Fig. 4: Aberrant stolon developed after the removal of the proventicle region.
Obviously, removal of the proventricle region has a strong effect on stolonization and posterior regeneration. These results are in agreement with previous studies (e.g., Franke 1980, Heacox and Schroeder 1982) and clearly support an regulatory function of this region. However, it is difficult to really pinpoint the function to the proventricle, as we removed the complete region containing it. Other authors only removed the proventricle (by extirpation), but even in this case its likely that for example surroundig nervous system tissue will be damaged.
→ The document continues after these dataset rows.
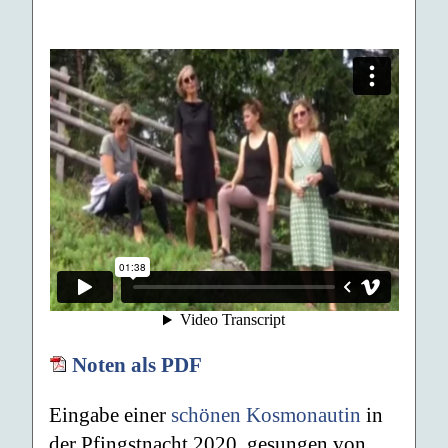
Noten als PDF
Eingabe einer
schönen Kosmonautin
in
der Pfingstnacht 2020, gesungen von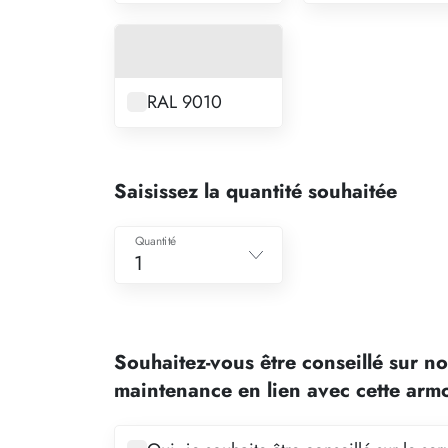
RAL 9010
Saisissez la quantité souhaitée
Quantité
1
1
2
Souhaitez-vous être conseillé sur no
3
maintenance en lien avec cette arm
4
5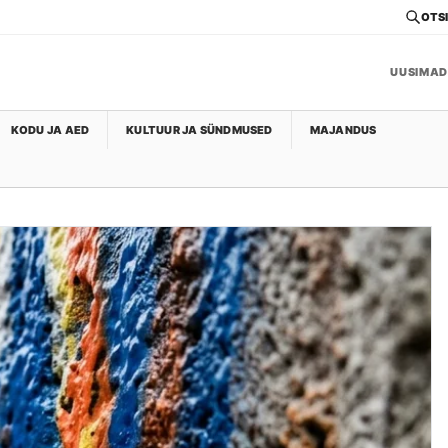
OTSI
UUSIMAD
KODU JA AED
KULTUUR JA SÜNDMUSED
MAJANDUS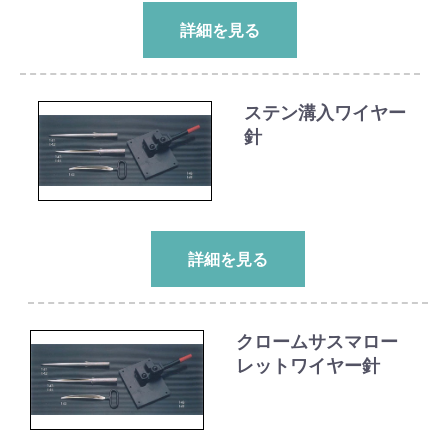
詳細を見る
ステン溝入ワイヤー
針
詳細を見る
クロームサスマロー
レットワイヤー針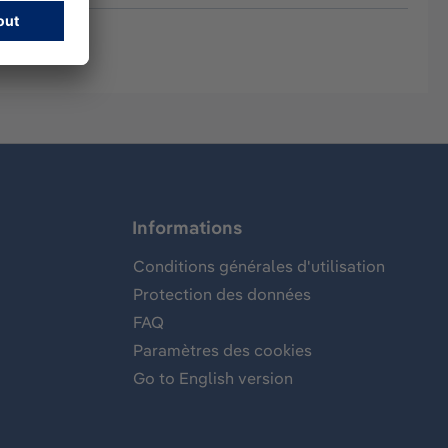
Informations
Conditions générales d'utilisation
Protection des données
FAQ
Paramètres des cookies
Go to English version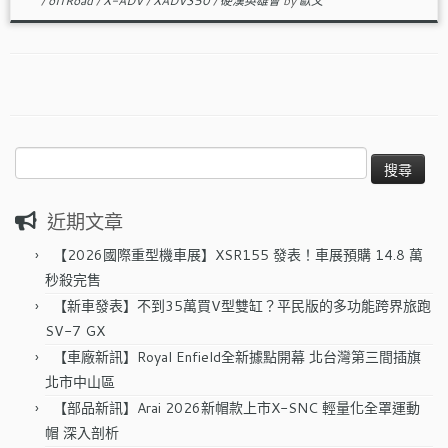
/
offRoad
/
X-ADV
/
XADV350
/
硬漢英雄會
by
歐文
搜
尋
關
近期文章
鍵
字:
【2026國際重型機車展】XSR155 發表！車展預購 14.8 萬
秒殺完售
【新車發表】不到35萬買V型雙缸？平民版的多功能跨界旅跑
SV-7 GX
【車廠新訊】Royal Enfield全新據點開幕 北台灣第三間插旗
北市中山區
【部品新訊】Arai 2026新帽款上市X-SNC 輕量化全罩運動
帽 深入剖析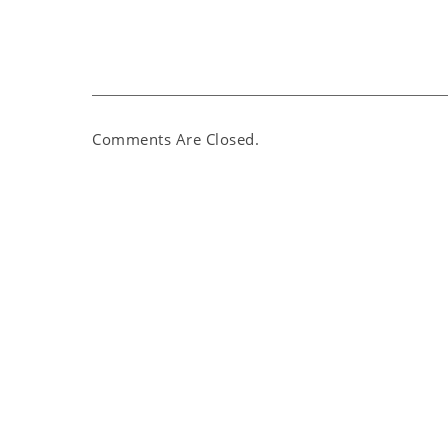
Comments Are Closed.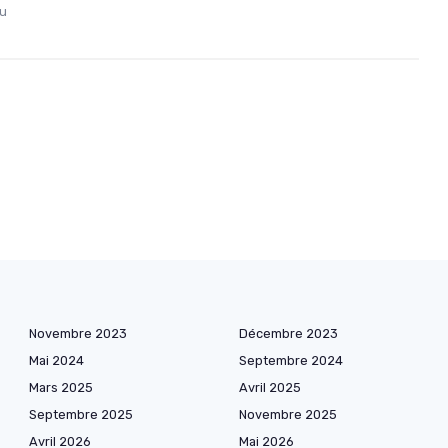
au
Novembre 2023
Décembre 2023
Mai 2024
Septembre 2024
Mars 2025
Avril 2025
Septembre 2025
Novembre 2025
Avril 2026
Mai 2026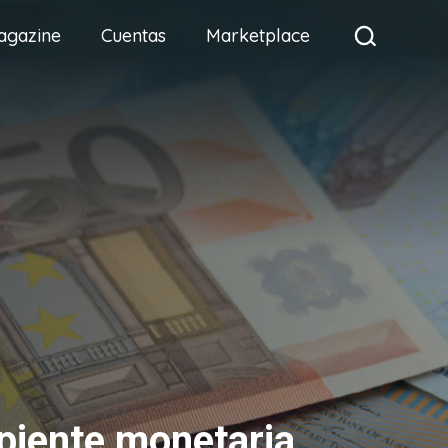
agazine
Cuentas
Marketplace
piente monetaria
We investigated proventricle morphology (Fig. 5) and found no hints suggesting an endocrine function of this organ. The proventricle of syllids is basically a muscle structure, composed of large sarcomeres and granules with high amounts of phosphorus and especially calcium ions. Our histological survey has revealed that there is no obvious of glandular tissue through the whole proventricular area. However, if the control of the stolonization process is really mediated by hormones, the surrounding nervous system might be a candidate, as they could release neuropeptides. Such peptides have been shown to control life-phase transitions and behaviour in Platynereis. Future experiments focussing on these hormons might help to unravel how the process of stolonization is controlled in syllids.